I think the most elegant way is to have a special collector.

I am pretty sure the only way you can guarantee that each item has an equal chance of being picked, is to collect, shuffle and re-stream. This can be easily done using built-in Collectors.collectingAndThen(...) helper.

Sorting by a random comparator or using randomized reducer, like suggested on some other answers, will result in very biased randomness.

List<String> wordList = sourceWords.stream()
  .collect(Collectors.collectingAndThen(Collectors.toList(), collected -> {
      Collections.shuffle(collected);
      return collected.stream();
  }))
  .limit(listSize)
  .collect(Collectors.toList());

You can move that shuffling collector to a helper function:

public class CollectorUtils {

    public static <T> Collector<T, ?, Stream<T>> toShuffledStream() {
        return Collectors.collectingAndThen(Collectors.toList(), collected -> {
            Collections.shuffle(collected);
            return collected.stream();
        });
    }

}

I assume that you are looking for a way to nicely integrate with other stream processing functions.
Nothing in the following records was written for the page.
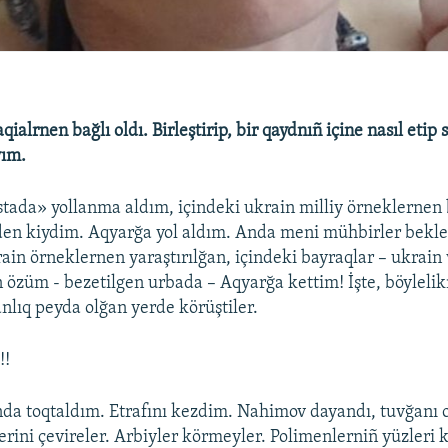
ialrnen bağlı oldı. Birleştirip, bir qaydnıñ içine nasıl etip
ım.
tada» yollanma aldım, içindeki ukrain milliy örneklernen 
den kiydim. Aqyarğa yol aldım. Anda meni mühbirler bekle
in örneklernen yaraştırılğan, içindeki bayraqlar – ukrain
 özüm - bezetilgen urbada – Aqyarğa kettim! İşte, böyleli
anlıq peyda olğan yerde körüştiler.
!!
a toqtaldım. Etrafını kezdim. Nahimov dayandı, tuvğanı 
erini çevireler. Arbiyler körmeyler. Polimenlerniñ yüzleri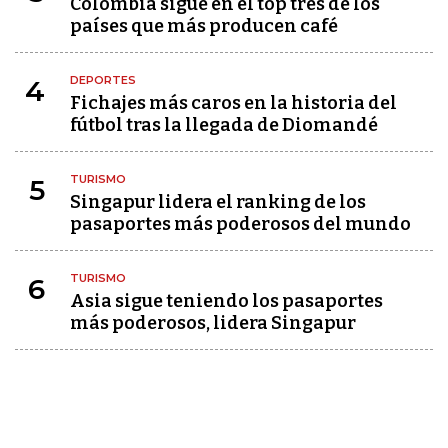
Colombia sigue en el top tres de los
países que más producen café
DEPORTES
4
Fichajes más caros en la historia del
fútbol tras la llegada de Diomandé
TURISMO
5
Singapur lidera el ranking de los
pasaportes más poderosos del mundo
TURISMO
6
Asia sigue teniendo los pasaportes
más poderosos, lidera Singapur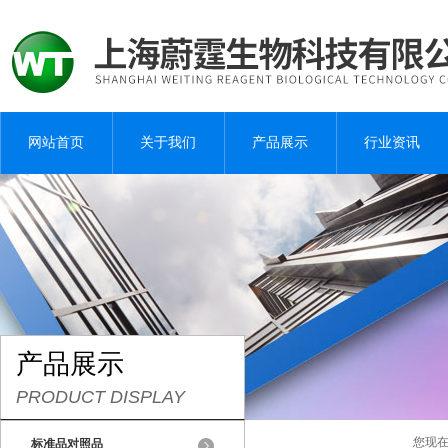
网站首页
关于我们
产品展示
行业资讯
产品展示
PRODUCT DISPLAY
您现在
标准品对照品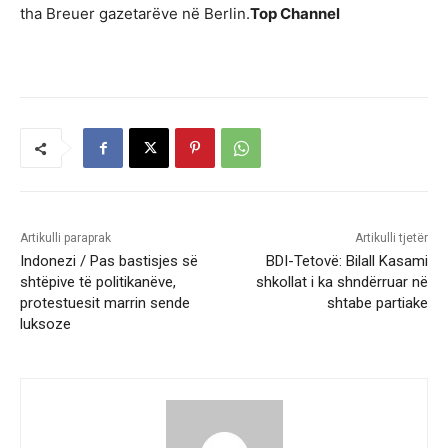
tha Breuer gazetarëve në Berlin.
Top Channel
Artikulli paraprak
Artikulli tjetër
Indonezi / Pas bastisjes së
BDI-Tetovë: Bilall Kasami
shtëpive të politikanëve,
shkollat i ka shndërruar në
protestuesit marrin sende
shtabe partiake
luksoze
So following straightforward solution is not what you are looking for :)

Collections.shuffle(wordList)
return wordList.subList(0, limitSize)
Evelinevelina answered 19/2, 2016 at 18:49 Comment(0)
O
4

This is my one line solution:

 List<String> st = Arrays.asList("aaaa","bbbb","cccc");
 st.stream().sorted((o1, o2) -> RandomUtils.nextInt(0, 2)-1).findFirst().get();

RandomUtils are from commons lang 3

Occultism answered 16/1, 2018 at 7:37 Comment(2)
Improved version: st.stream().min((o1, o2) -> o1 == o2 ? 0 : (ThreadLocalRandom.current().nextBoolean() ? -1 : 1)).orElseThrow(); 1. Used java built-in class ThreadLocalRandom 2. nextInt generates one from [-1, 0, 1] but 0 means equals for the elements and first element will be taken more cases than the element at farther positions.Robbierobbin
Feels like a lot of computation is required just to get a random item, since JVM has to fist sort the whole list according to the the randomised method, followed by picking up the first item.Skinny
A
3

Here's a solution I came up with which seems to differ from all the other ones, so I figured why not add it to the pile.

Basically it works by using the same kind of trick as one iteration of Collections.shuffle each time you ask for the next element - pick a random element, swap that element with the first one in the list, move the pointer forwards. Could also do it with the pointer counting back from the end.

The caveat is that it does mutate the list you passed in, but I guess you could just take a copy as the first thing if you didn't like that. We were more interested in reducing redundant copies.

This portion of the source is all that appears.